Istanbul Erdogan wirbt weiter um Schutzzonen

Istanbul · Eine Milliarde Euro will die Europäische Union zusätzlich für die Versorgung syrischer Bürgerkriegsflüchtlinge in den Nachbarländern Syriens locker machen. Ein Großteil des Geldes wird in die Türkei fließen. Aber dem türkischen Präsidenten Recep Tayyip Erdogan geht es nicht nur ums Geld: Er will in Nordsyrien Schutzzonen einrichten, um den Flüchtlingsstrom zu stoppen. Sein Plan findet immer mehr Unterstützer.

Als türkischer Ministerpräsident war Erdogan 2011 einer der ersten, der offen den Sturz des syrischen Diktators Baschar al Assad forderte. Um dieses Ziel zu erreichen, unterstützte die Türkei die syrischen Rebellen. Sogar an die Terrormiliz "Islamischer Staat" (IS) habe Erdogan Waffen liefern lassen, werfen ihm Oppositionspolitiker vor. Nun beginnt sich nicht nur in Washington und Berlin, sondern auch in Ankara die Erkenntnis durchzusetzen, dass man bei einer Lösung des Syrien-Problems nicht an Assad vorbeikommt. Er könne sich "einen Übergangsprozess ohne oder mit Assad" vorstellen, sagte Erdogan vergangenen Donnerstag. Zu dem Sinneswandel dürfte Erdogans Treffen einen Tag zuvor mit dem russischen Präsidenten Wladimir Putin beigetragen haben. Moskaus verstärktes militärisches Engagement für Assad bringt Erdogan unter Zugzwang.

Schien der Sturz Assads 2011 nur eine Frage von Monaten zu sein, ist der Despot von Damaskus vier Jahre später immer noch im Amt. Das hat auch Konsequenzen für die Politik Ankaras in der Flüchtlingsfrage: Seit Beginn des syrischen Bürgerkriegs hat die Türkei über zwei Millionen Syrer aufgenommen. Etwa 275.000 leben in Zeltstädten an der syrischen Grenze. Die Menschen werden in den Lagern zwar gut versorgt. Aber eine Integrationspolitik hat Ankara nicht entwickelt. Die Flüchtlinge sind in der Türkei weitgehend rechtlos. Schließlich ging man von einem baldigen Ende des Bürgerkriegs und der Rückkehr der Menschen in ihre Heimat aus.

Schon seit Monaten wirbt die Türkei daher dafür, auf der syrischen Seite der Grenze Schutzzonen einzurichten, in denen die Zivilbevölkerung Zuflucht finden könnte.
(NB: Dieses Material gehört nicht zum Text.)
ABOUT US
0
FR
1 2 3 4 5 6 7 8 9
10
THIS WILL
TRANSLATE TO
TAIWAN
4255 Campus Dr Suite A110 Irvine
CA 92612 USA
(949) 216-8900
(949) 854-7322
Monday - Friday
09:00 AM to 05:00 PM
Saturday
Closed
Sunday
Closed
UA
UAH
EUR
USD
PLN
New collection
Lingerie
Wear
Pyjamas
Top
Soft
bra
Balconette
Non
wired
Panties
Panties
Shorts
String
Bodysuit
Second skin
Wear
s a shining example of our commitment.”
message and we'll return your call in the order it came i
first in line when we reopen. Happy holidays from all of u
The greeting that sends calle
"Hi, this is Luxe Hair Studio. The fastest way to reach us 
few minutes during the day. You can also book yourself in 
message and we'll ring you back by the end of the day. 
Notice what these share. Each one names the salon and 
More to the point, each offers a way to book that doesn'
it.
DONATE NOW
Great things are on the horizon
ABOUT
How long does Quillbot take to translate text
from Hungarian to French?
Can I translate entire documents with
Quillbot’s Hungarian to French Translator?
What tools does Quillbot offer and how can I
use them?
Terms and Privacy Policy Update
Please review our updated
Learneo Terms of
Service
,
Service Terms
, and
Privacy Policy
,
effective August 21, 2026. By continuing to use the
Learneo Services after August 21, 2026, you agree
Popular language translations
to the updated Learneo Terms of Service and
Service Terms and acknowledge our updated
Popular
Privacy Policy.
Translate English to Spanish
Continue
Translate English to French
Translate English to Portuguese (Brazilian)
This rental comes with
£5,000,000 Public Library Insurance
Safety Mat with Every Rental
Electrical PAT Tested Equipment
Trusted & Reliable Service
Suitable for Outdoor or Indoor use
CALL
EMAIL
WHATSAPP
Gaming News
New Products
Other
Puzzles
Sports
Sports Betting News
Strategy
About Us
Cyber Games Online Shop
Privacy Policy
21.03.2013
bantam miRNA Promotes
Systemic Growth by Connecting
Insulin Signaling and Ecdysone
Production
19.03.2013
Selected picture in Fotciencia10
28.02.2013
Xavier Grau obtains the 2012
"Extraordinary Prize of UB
Angedacht ist ein etwa 100 Kilometer langer und 40 Kilometer breiter Streifen. Eine solche Pufferzone hätte aus türkischer Sicht auch den Vorteil, dass sich damit die Entstehung einer kurdischen Autonomieregion in Nordsyrien abblocken ließe.
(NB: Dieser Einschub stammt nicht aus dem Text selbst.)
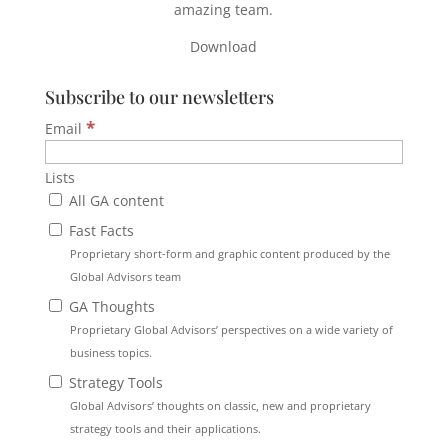
amazing team.
Download
Subscribe to our newsletters
*
Email
Lists
All GA content
Fast Facts
Proprietary short-form and graphic content produced by the
Global Advisors team
GA Thoughts
Proprietary Global Advisors’ perspectives on a wide variety of
business topics.
Strategy Tools
Global Advisors’ thoughts on classic, new and proprietary
strategy tools and their applications.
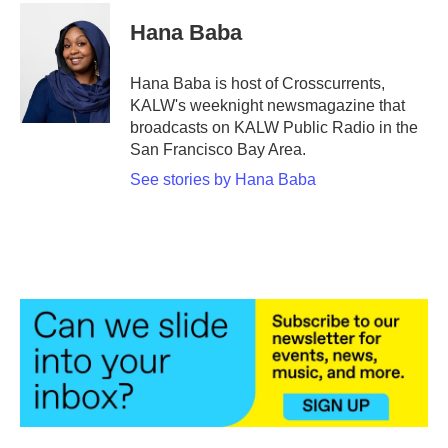
c
i
n
a
e
t
k
i
Hana Baba
b
t
e
l
o
e
d
o
r
I
Hana Baba is host of Crosscurrents,
k
n
KALW's weeknight newsmagazine that
broadcasts on KALW Public Radio in the
San Francisco Bay Area.
See stories by Hana Baba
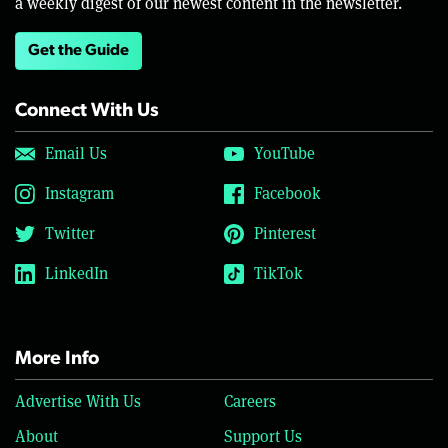
a weekly digest of our newest content in the newsletter.
Get the Guide
Connect With Us
Email Us
YouTube
Instagram
Facebook
Twitter
Pinterest
LinkedIn
TikTok
More Info
Advertise With Us
Careers
About
Support Us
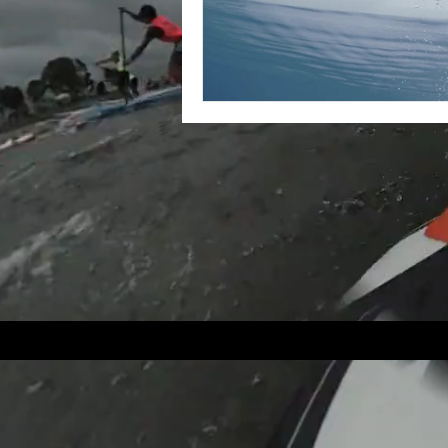
1390 East Coa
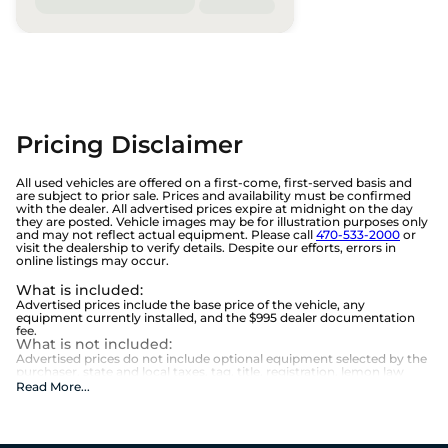
Pricing Disclaimer
All used vehicles are offered on a first-come, first-served basis and
are subject to prior sale. Prices and availability must be confirmed
with the dealer. All advertised prices expire at midnight on the day
they are posted. Vehicle images may be for illustration purposes only
and may not reflect actual equipment. Please call
470-533-2000
or
visit the dealership to verify details. Despite our efforts, errors in
online listings may occur.
What is included
:
Advertised prices include the base price of the vehicle, any
equipment currently installed, and the $995 dealer documentation
fee.
What is not included
:
Advertised prices do not include optional equipment selected by the
purchaser, state and local taxes, tag, title, registration, lemon law
fees, or the optional $1,674 Beaver Benefits.
Read More
...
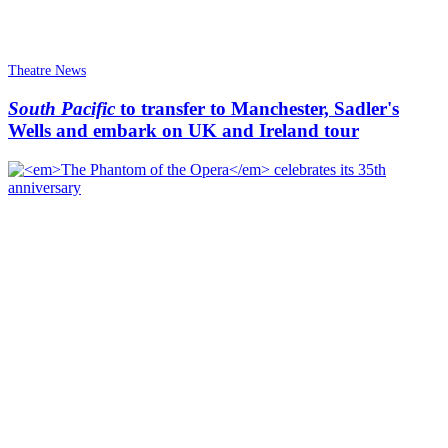
Theatre News
South Pacific
to transfer to Manchester, Sadler's
Wells and embark on UK and Ireland tour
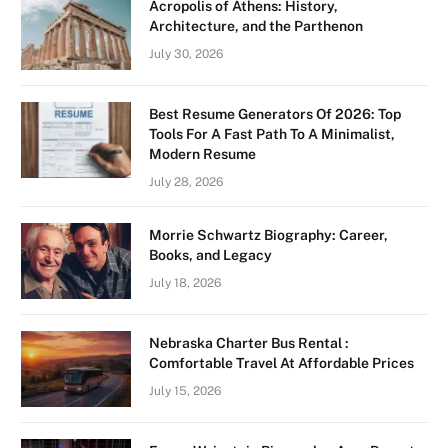
Acropolis of Athens: History,
Architecture, and the Parthenon
July 30, 2026
Best Resume Generators Of 2026: Top
Tools For A Fast Path To A Minimalist,
Modern Resume
July 28, 2026
Morrie Schwartz Biography: Career,
Books, and Legacy
July 18, 2026
Nebraska Charter Bus Rental :
Comfortable Travel At Affordable Prices
July 15, 2026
Bei den USA und den europäischen Partnern stieß das Konzept bisher auf wenig Gegenliebe, da man zur Kontrolle einer solchen Zone wohl Bodentruppen einsetzen oder die syrische Opposition weiter aufrüsten müsste. Unter dem Eindruck der Flüchtlingswelle gewinnt die Idee aber jetzt Anhänger. Auch Kanzlerin Merkel hatte stets betont, eine Lösung gebe es nur mit der Türkei. Bei der UN-Generalversammlung in New York traf sie unter anderem den türkischen Ministerpräsidenten Ahmet Davutoglu.